STAN MCCHRYSTAL’S NIGHTMARE COMES TRUE – Retired four-star general Stan McChrystal – who commanded the U.S. and International Security Assistance Forces (ISAF) in Afghanistan has gone and done something he said he never wanted to do. In a LinkedIn post announcing the general’s new Masterclass series on leadership, the former Joint Special Operations Commander says “standing in front of a camera—while a twenty-something photographer tells me what to do with my arms and what expression to wear - is about as close to a nightmare as I can imagine.” While all the glam that comes with packaging leadership lessons into a class may not have been his “mental image of a career soldier”, McChrystal seems to be doing pretty well since retiring – advising boards and companies across the country on the secrets to managing turbulent times. It turns out that the military isn’t the only place where building stronger teams to face uncertainty with confidence is in high demand these days.
THE MOTHERSHIP HAS LANDED -- Task & Purpose confirms that the U.S. military’s favorite “nothing-to-see-here” spy ship has popped up in the Caribbean, and everyone’s pretending not to notice. The MV Ocean Trader - a cargo ship turned special ops Airbnb - was confirmed by Military Sealift Command to be in the region. Mission? Well, Special Operations Command declined to comment, which in Pentagon-speak usually means: “Yep, it’s doing exactly what you think it’s doing.” The ship has a colorful résumé. Once just another roll-on/roll-off cargo hauler named MV Cragside, it was quietly transformed into a floating barracks, command post, and covert launchpad for special forces. It can house 159 operators plus crew, loiter for 45 days, and launch zodiacs to chase cartel drug boats—exactly the kind of work the U.S. has been busy doing since August, blowing up three smuggling vessels and killing 17 traffickers. Not bad for a ship that’s supposed to blend in with merchant traffic like some undercover cop in a Hawaiian shirt. Open-source sleuths have already spotted the ship near St. Kitts and St. Croix—satellite imagery, Reddit posts, the whole OSINT circus. Meanwhile, naval analysts note that disguising warships as commercial vessels isn’t new; it goes back to WWII and got plenty of play during the Global War on Terror.

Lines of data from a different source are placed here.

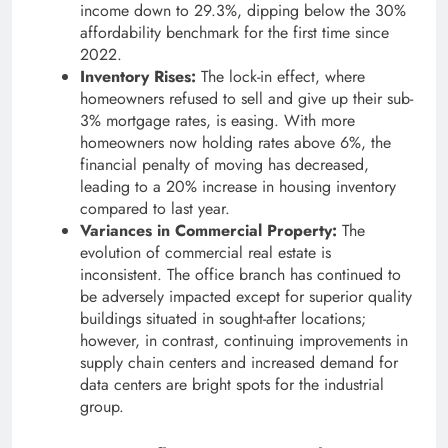
income down to 29.3%, dipping below the 30%
affordability benchmark for the first time since
2022.
Inventory Rises:
The lock-in effect, where
homeowners refused to sell and give up their sub-
3% mortgage rates, is easing. With more
homeowners now holding rates above 6%, the
financial penalty of moving has decreased,
leading to a 20% increase in housing inventory
compared to last year.
Variances in Commercial Property:
The
evolution of commercial real estate is
inconsistent. The office branch has continued to
be adversely impacted except for superior quality
buildings situated in sought-after locations;
however, in contrast, continuing improvements in
supply chain centers and increased demand for
data centers are bright spots for the industrial
group.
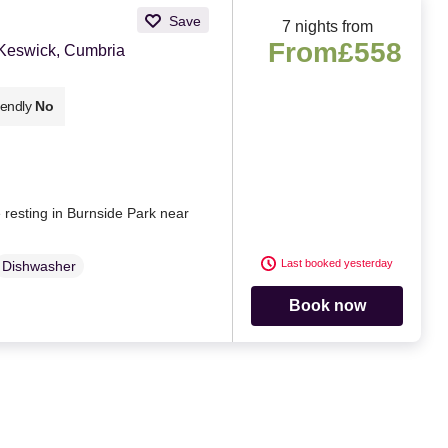
Save
7 nights from
From
£558
 Keswick, Cumbria
iendly
No
e resting in Burnside Park near
Last booked yesterday
Dishwasher
Book now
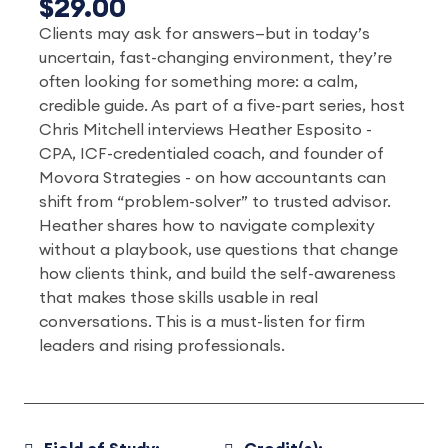
$29.00
Clients may ask for answers—but in today’s
uncertain, fast-changing environment, they’re
often looking for something more: a calm,
credible guide. As part of a five-part series, host
Chris Mitchell interviews Heather Esposito -
CPA, ICF-credentialed coach, and founder of
Movora Strategies - on how accountants can
shift from “problem-solver” to trusted advisor.
Heather shares how to navigate complexity
without a playbook, use questions that change
how clients think, and build the self-awareness
that makes those skills usable in real
conversations. This is a must-listen for firm
leaders and rising professionals.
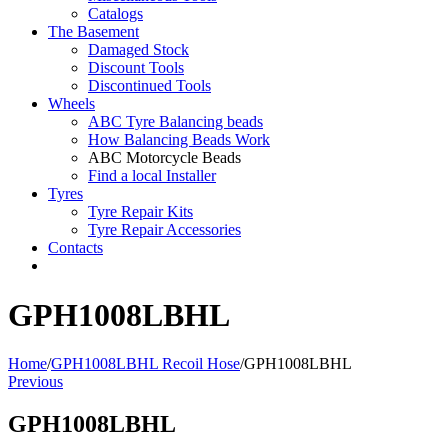
Catalogs
The Basement
Damaged Stock
Discount Tools
Discontinued Tools
Wheels
ABC Tyre Balancing beads
How Balancing Beads Work
ABC Motorcycle Beads
Find a local Installer
Tyres
Tyre Repair Kits
Tyre Repair Accessories
Contacts
GPH1008LBHL
Home
/
GPH1008LBHL Recoil Hose
/
GPH1008LBHL
Previous
GPH1008LBHL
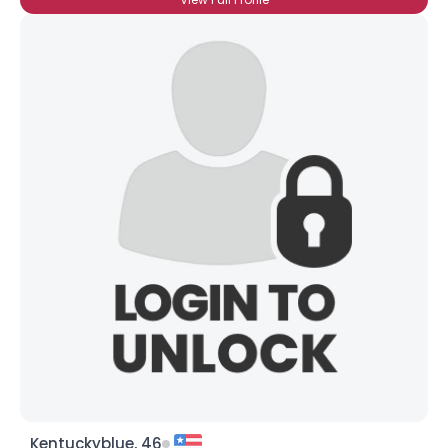
Kentuckyblue, 46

RELATIONSHIP STATUS: IT’S COMPLICATED: Israeli authorities say they’ve nabbed an American-Israeli dual citizen, who allegedly thought moonlighting as an amateur spy for Tehran would be a smart life choice. According to Shin Bet and Israeli police, Yaakov Perl wasn’t just posting cranky anti-Zionist takes online—he was also allegedly feeding Iran info about Israeli officials (including former IDF Chief of Staff Herzi Halevi and firebrand minister Itamar Ben Gvir) and filming random streets like some kind of budget TikTok operative. Israel says Perl was motivated by ideology, not cash, though Israelis say crypto deposits were made. Perl hasn’t yet publicly said whether he’s guilty of all of these charges or not. The U.S. State Department is dutifully repeating its “safety of U.S. citizens is our top priority” boilerplate language, while declining to say much else. For context, Perl is hardly alone—since October 7th, Israeli police have opened more than 25 Iran-linked spy cases and hauled in about 46 suspects. Translation: Iran seems to be running a clearance sale on espionage schemes.